Speaking at a joint press conference, Bush said that a deal was “almost reached” but went on to say “there’s much to be done”.
“We want Russian accession to the WTO and will continue negotiating,” he said.
While relations between the two have been frosty in recent months, the Russian president looked at ease as they spoke.
Responding to questions from journalists about whether he felt let down that an agreement had not been reached, Vladimir Putin said: “It’s a complex process that lasts years. I can’t say that we were not expecting such a complication.
“We will continue to work, defending our interests and the interests of our growing economy.”
“Although our personal relations help us work together … they also don’t stop us from defending our national interests in any sphere.”
Up for discussion
Key issues on the G8 agenda are energy security and the growing violence in the Middle East.

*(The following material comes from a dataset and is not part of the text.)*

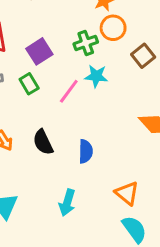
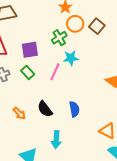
purple square: (39, 51) -> (30, 50), turned 36
brown square: (143, 56) -> (97, 26), moved
cyan arrow: (67, 203) -> (56, 140), moved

Bush spoke about the conflict between Israel and Lebanon.
“The best way to stop the violence is for Hezbollah to lay down its arms and to stop attacking,” he said. “And therefore I call upon Syria to exert influence over Hezbollah.”
Bush refrained from advising Israel to curb its attacks.
Putin said that the actions of Hezbollah were “absolutely unacceptable” but said that Israel’s military response should be “balanced”.
“We consider Israel’s concerns to be justified. But, the use of force should be balanced. In any case, bloodshed should stop as soon as possible,” Putin said.
Talks on the conflict may be sensitive with Bush’s stance on the issue at odds with that of Jacques Chirac, the French president, and other leaders attending the G8 summit.
Russia has signed bilateral agreements with other key trading partners and is waiting for US agreement to join the 149-member Geneva-based WTO, which sets global trade rules.
Russia is the largest economy outside the WTO.
The talks made slow progress on a few issues.
The US wants more concessions to allow US farm goods into the Russian market and wants Russia to apply stricter controls over intellectual property rights.
The two agreed to work to help secure agreement on a UN Security Council resolution condemning North Korea’s recent missile tests.